The 3D Future of Sound - steven
https://medium.com/backchannel/this-software-makes-you-forget-you-re-wearing-headphones-e5782e3b287?section=%5Bobject%20Object%5D

======
untangle
Dr Edgar Choueiri at Princeton University is similarly developing 3d audio
presentations over two audio channels. [1]

He has initially targeted audiophiles [2], and he has teamed with David Chesky
(HDtracks.com) on a number of "binaural+" recordings. [3]

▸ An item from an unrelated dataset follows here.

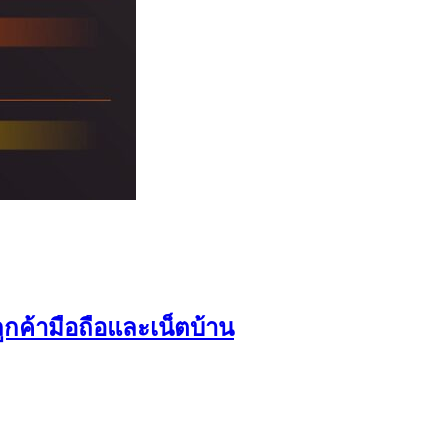
ลูกค้ามือถือและเน็ตบ้าน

His video lecture and demo is nicely done (demo at 6 minute mark). [4]

[1]
[http://www.princeton.edu/3D3A/PureStereo/Pure_Stereo.html](http://www.princeton.edu/3D3A/PureStereo/Pure_Stereo.html)
[2] [http://www.stereophile.com/content/bacch-sp-3d-sound-
experie...](http://www.stereophile.com/content/bacch-sp-3d-sound-experience)
[3] [http://www.hdtracks.com/binaural](http://www.hdtracks.com/binaural) [4]
[https://www.youtube.com/watch?v=SQmQD27uCt0](https://www.youtube.com/watch?v=SQmQD27uCt0)

------
eXpl0it3r
The article makes it sound like that these techniques are ground breaking new,
but in reality 3D software sound has existed for a long time already.

------
ChuckMcM
This would be nice for hearing aids too, just sayin.